--- Exercise ---
Search the entries below for the string "Senior" and copy the lines that hold it.

Material to process Block Start

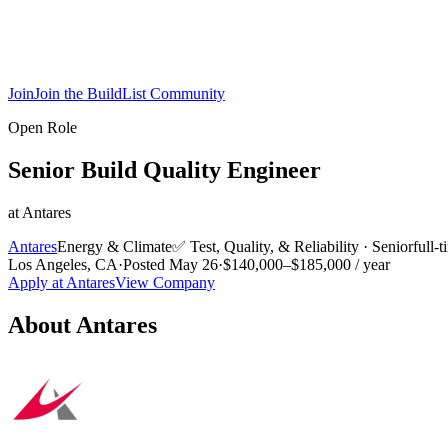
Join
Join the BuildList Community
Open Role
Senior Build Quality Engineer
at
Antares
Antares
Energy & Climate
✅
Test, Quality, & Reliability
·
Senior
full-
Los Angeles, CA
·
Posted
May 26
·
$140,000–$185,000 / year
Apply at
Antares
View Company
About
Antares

Material to process Block End
Material to process Block Start

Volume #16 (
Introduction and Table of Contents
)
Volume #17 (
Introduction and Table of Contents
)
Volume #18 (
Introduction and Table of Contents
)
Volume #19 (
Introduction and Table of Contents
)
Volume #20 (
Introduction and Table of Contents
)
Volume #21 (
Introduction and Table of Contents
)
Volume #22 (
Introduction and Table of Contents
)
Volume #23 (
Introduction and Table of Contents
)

Material to process Block End

--- Answer to the exercise ---
Senior Build Quality Engineer
Senior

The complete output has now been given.